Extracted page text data
┏━━

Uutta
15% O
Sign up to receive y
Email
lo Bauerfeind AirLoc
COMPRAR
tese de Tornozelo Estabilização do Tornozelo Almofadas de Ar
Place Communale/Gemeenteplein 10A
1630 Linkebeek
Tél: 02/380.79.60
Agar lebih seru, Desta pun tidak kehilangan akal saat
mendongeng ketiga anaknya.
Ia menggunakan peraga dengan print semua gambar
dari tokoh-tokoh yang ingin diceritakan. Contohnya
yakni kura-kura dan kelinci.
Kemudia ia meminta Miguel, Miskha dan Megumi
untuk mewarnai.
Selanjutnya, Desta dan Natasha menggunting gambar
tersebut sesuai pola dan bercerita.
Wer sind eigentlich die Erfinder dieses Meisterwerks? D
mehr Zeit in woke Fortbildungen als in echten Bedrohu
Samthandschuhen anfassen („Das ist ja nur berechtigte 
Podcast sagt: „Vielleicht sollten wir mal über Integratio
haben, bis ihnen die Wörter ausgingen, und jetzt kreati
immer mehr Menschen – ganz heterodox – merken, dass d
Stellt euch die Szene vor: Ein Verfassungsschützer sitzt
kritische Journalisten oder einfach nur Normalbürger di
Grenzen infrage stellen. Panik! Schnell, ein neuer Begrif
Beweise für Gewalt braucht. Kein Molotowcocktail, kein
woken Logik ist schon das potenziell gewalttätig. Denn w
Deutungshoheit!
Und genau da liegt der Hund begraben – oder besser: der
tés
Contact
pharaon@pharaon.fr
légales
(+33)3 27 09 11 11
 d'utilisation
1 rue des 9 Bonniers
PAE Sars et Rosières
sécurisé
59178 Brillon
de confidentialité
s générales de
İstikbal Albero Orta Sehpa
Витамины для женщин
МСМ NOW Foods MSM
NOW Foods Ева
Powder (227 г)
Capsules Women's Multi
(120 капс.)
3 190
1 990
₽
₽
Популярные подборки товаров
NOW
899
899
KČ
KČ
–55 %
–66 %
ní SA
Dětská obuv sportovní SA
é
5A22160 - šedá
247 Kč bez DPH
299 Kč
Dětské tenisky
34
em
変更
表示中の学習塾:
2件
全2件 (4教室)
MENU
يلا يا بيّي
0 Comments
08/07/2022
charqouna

┗━━
┏━━

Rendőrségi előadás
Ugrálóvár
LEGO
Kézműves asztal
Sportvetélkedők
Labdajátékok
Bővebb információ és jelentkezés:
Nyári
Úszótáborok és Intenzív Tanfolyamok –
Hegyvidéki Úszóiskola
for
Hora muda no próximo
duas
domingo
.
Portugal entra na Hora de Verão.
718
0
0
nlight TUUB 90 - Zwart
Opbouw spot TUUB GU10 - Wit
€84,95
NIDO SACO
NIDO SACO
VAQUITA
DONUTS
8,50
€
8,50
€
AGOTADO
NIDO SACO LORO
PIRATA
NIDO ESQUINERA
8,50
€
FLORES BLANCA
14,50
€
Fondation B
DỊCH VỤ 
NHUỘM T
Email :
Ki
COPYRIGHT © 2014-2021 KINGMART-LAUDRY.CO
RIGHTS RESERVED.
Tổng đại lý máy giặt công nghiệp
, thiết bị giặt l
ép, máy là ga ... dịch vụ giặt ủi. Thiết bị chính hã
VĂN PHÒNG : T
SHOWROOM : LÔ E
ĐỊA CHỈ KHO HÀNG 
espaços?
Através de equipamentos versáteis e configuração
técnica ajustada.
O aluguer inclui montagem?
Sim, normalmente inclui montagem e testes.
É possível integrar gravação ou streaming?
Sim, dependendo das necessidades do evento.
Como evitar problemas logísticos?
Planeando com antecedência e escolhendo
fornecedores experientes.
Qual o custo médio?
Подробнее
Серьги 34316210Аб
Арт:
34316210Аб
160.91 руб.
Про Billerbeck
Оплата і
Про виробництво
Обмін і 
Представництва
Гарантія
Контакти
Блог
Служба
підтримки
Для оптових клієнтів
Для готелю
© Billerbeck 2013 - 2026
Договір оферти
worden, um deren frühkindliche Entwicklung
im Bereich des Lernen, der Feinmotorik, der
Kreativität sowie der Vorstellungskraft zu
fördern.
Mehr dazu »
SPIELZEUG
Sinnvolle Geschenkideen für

┗━━

◆ TASK ITEM ◆
Only the lines above starting with the one with "técnica ajustada." and going through the one with "Sinnvolle Geschenkideen für" are to be copied, word for word and with both ends kept.

◆ EXERCISE ANSWER ◆
técnica ajustada.
O aluguer inclui montagem?
Sim, normalmente inclui montagem e testes.
É possível integrar gravação ou streaming?
Sim, dependendo das necessidades do evento.
Como evitar problemas logísticos?
Planeando com antecedência e escolhendo
fornecedores experientes.
Qual o custo médio?
Подробнее
Серьги 34316210Аб
Арт:
34316210Аб
160.91 руб.
Про Billerbeck
Оплата і
Про виробництво
Обмін і 
Представництва
Гарантія
Контакти
Блог
Служба
підтримки
Для оптових клієнтів
Для готелю
© Billerbeck 2013 - 2026
Договір оферти
worden, um deren frühkindliche Entwicklung
im Bereich des Lernen, der Feinmotorik, der
Kreativität sowie der Vorstellungskraft zu
fördern.
Mehr dazu »
SPIELZEUG
Sinnvolle Geschenkideen für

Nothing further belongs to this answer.